La démocratie capitaliste néo-libérale, qui a gagné le derby-démolition idéologique du XXe siècle en éliminant monarchies,, dictatures, fascisme, communisme et autres modèles de gouvernance concurrents, se retrouve maintenant seule maîtresse du terrain.  Bravo. Mais elle est maintenant copieusement sifflée par la foule !

A peu près tout le monde a vu en même temps, que la démocratie actuelle n’était qu’un leurre permettant aux citoyens de choisir le visage de ceux qui portent le baldaquin du vrai pouvoir.  On a compris que, médias et corruption  aidant, élus de gauche comme de droite dînent au Siècle et sont aux ordres de ce vrai pouvoir, lesquel est financier, n’a rien de démocratique et se renouvelle par cooptation. On est mécontent.

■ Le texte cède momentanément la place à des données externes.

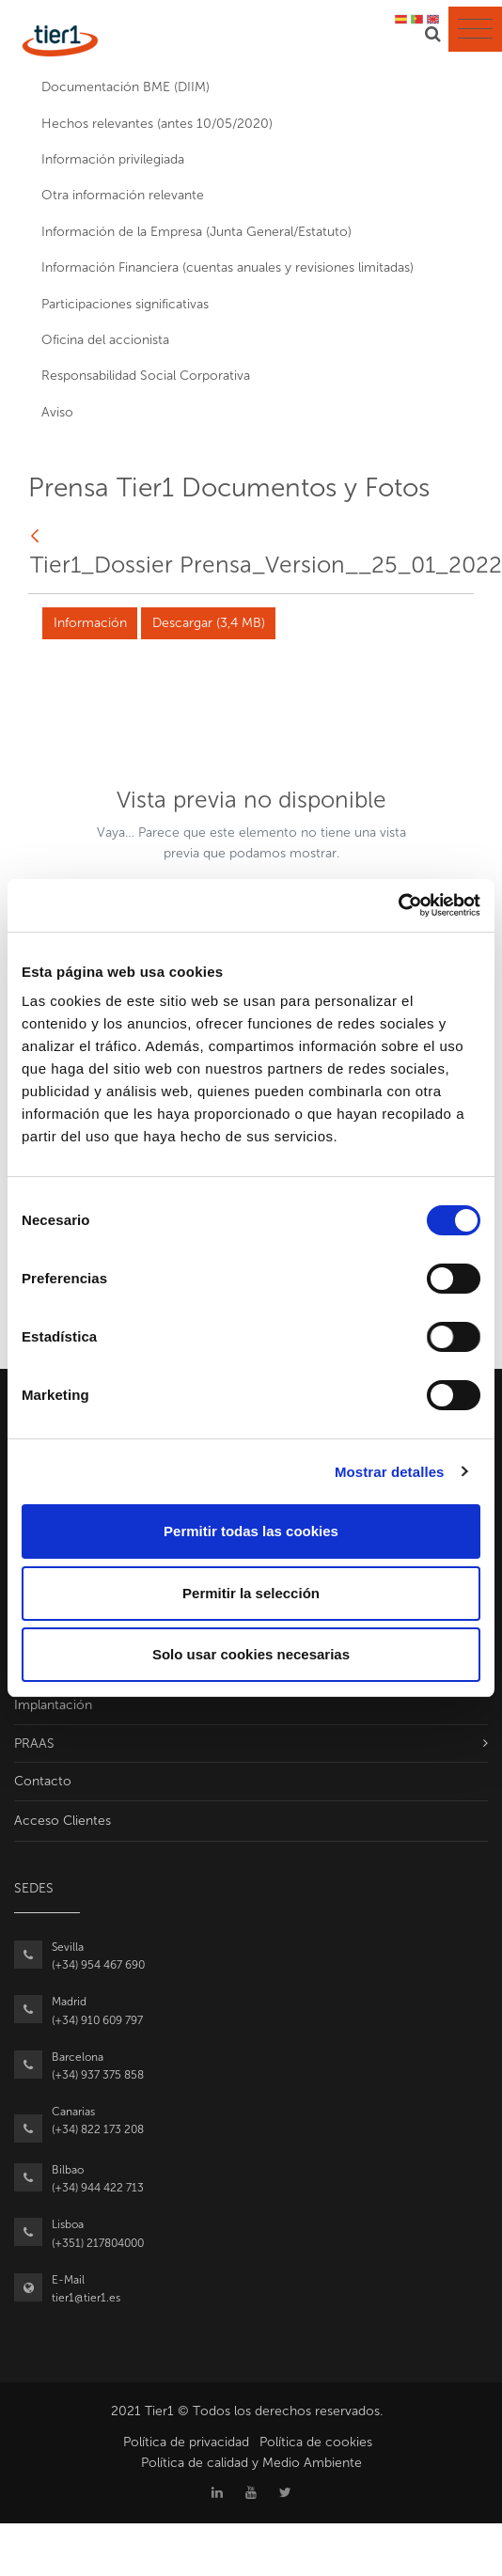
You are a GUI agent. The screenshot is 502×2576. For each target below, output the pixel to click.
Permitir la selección (251, 1593)
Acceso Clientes (62, 1821)
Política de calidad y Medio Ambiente (251, 2463)
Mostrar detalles (390, 1472)
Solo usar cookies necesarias (251, 1654)
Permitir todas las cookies (251, 1531)
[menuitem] (251, 87)
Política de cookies (315, 2442)
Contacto (42, 1781)
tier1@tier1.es (86, 2297)
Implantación (53, 1705)
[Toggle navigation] (475, 29)
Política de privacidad (186, 2442)
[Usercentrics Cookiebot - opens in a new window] (398, 905)
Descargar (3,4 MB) (208, 623)
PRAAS (34, 1743)
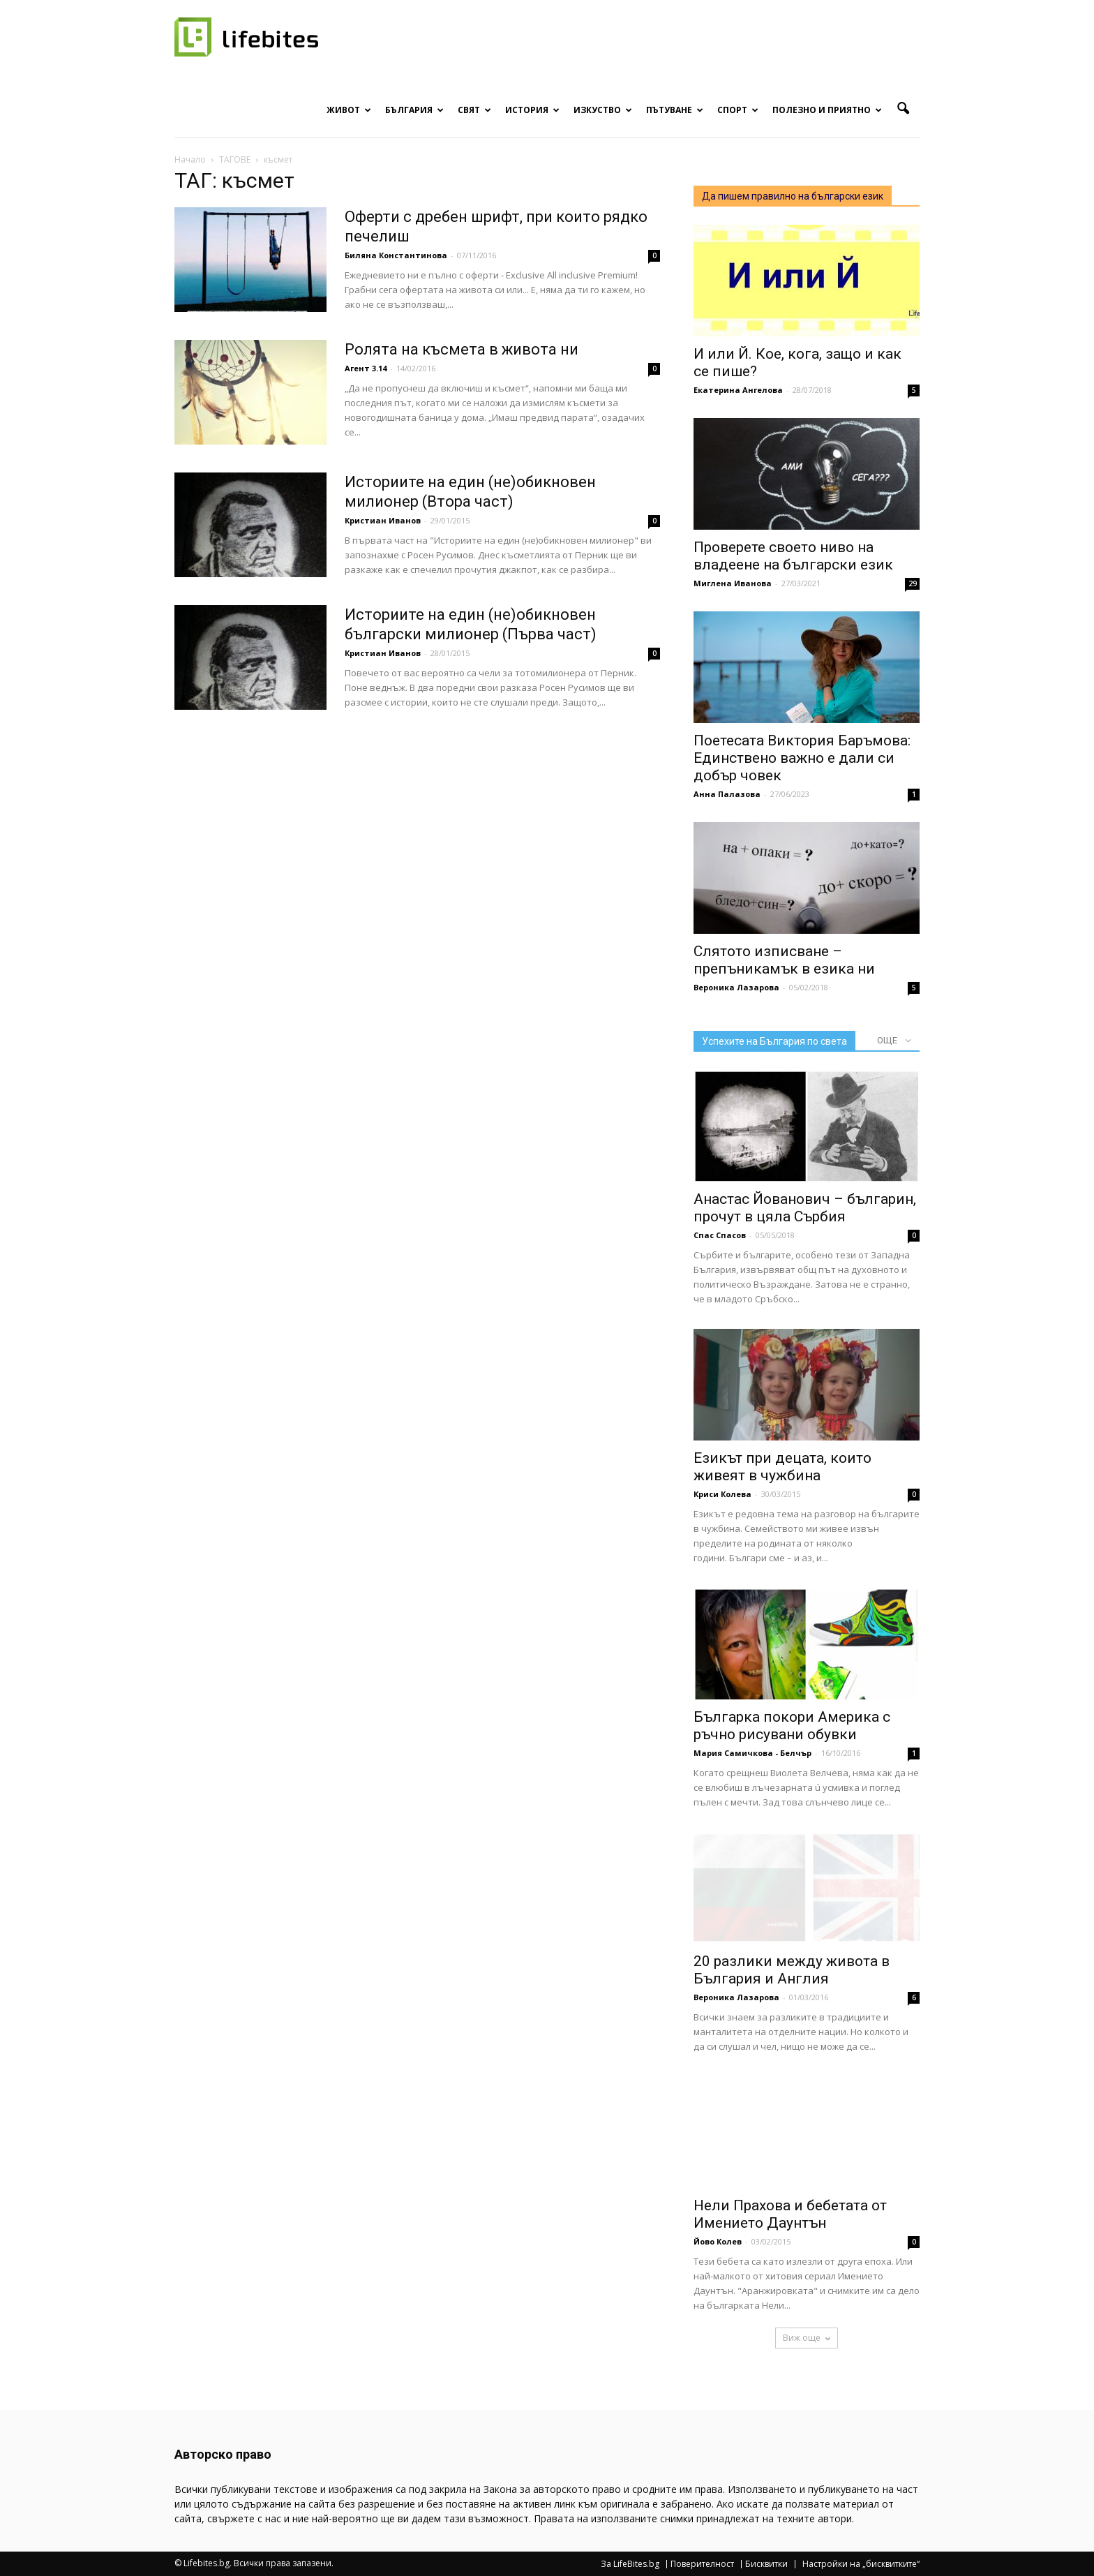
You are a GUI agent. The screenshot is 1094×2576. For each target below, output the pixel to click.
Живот (349, 110)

Maintenant que l’argent apparaît pour l’illusion qu’il a toujours été, que notre civilisation occidentale, qui s’est recroquevillée depuis un siècle, est a disparaître par plaques comme une flaque d’eau au soleil et qu’on n’a même plus de véritable projet crédible de société,  on compte tous ces pouces vers le bas et on se dit qu’on va bientôt lyncher les vedettes et prendre la voie du désordre. Que faire ?

Partie I   Les vrais croyants.

Il y a ceux qui croient que, si la démocratie actuelle ne convainc plus, il faudrait en mettre plus.   On va faire voter les Libyens, les Irakiens, les autochtones de Nouvelle Guinée… Mais surtout, on va faire voter encore les Français puis les Américains : ça les tient tranquilles.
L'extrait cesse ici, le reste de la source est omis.